Sublime – simplesmente sublime.
Assim
que a costureira sai, deixa-se cair no tamborete que entesta o espelho églomisé da vanity, traça duas pinceladas de sombra peach pela superfície convexa das pálpebras e uma de batôn Rouge
Royale pela grossura da boca. A súbitas ocorrem-lhe as palavras do psicólogo: Aqui sentará, tomando nas mãos a
navalha que lhe dessangrará o veneno da vergonha, até que a consciência
transformadora corte inteira pelas feridas abertas e a refabrique mulher de si
mesma, aceitando-se santa e puta e livre.
Agora,
encorpando-se Vénus Eucarite, é mais ela própria: toda ninfa, raça e charis, o peito reteso em dois globos
de fruta verde, a pele luzindo alabastrina, nas mãos o império sobre os homens, a concentração de todo o fémino magnetismo a
que por longos anos se foi negando.

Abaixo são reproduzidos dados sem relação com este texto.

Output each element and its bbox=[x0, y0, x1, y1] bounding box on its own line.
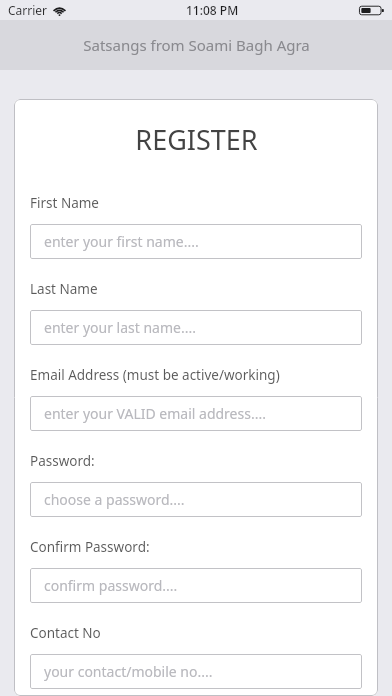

E hiperdinamizada pela renovada beleza, trata-se como bibelot caro,
sai de saltos-altos pela cidade, passeando-se pela avenida das mais dispendiosas
devantures, mimando a pele com jóias
e óleos perfumados, comendo, das entrées à
sobremesa, apenas o que de melhor e mais exótico ofereça o cardápio, e os livros,
esses lê-os em éditions de luxe, para
cultivar-se em estilo.
De
passo, amaldiçoam-na as mulheres raivosas
pela ousadia do seu lascivo desplante, criticando-lhe o feiticeiro batôn de excessiva fêmea até à
medula; os homens, levados no transe de uma flauta em legato de serpente, chamam-na ateadora de fogos e de corpos, seguem-na
pelas dobradiças de qualquer esquina, entufando uma sonora e furtacolorida entourage. Mas por todos Laura passa impenetrável, segurando entre o
indicador e o dedo médio, o cilindro extralongo de um Marlboro, no rosto a
expressão blasé da sua indiferença.
Eis
então que ao passar pela montra de uma agência de viagens reconhece na cara de
um flyer promocional o azul-VanGogh
das águas de Mármara, e ali se detém bruscamente para estudar a proposta de uma
Míkonos à distância. Esta, pensa para si mesma, é a Grécia da lonjura maior, de
quanto medo a tem separado da confortável securização familiar, de quanta
ansiedade a tem tresvariado, este é o desafio, esta é a derradeira prova de
fogo à sua autonomia.
Mais
abaixo, em traje marujo, jaqueta azul e branca, boina descaída sobre as
frontes, a Vénus ferida vem esperá-la, no interior de um bote acostado às
areias de Platis Gialos. Laura apressa-se de regresso a casa.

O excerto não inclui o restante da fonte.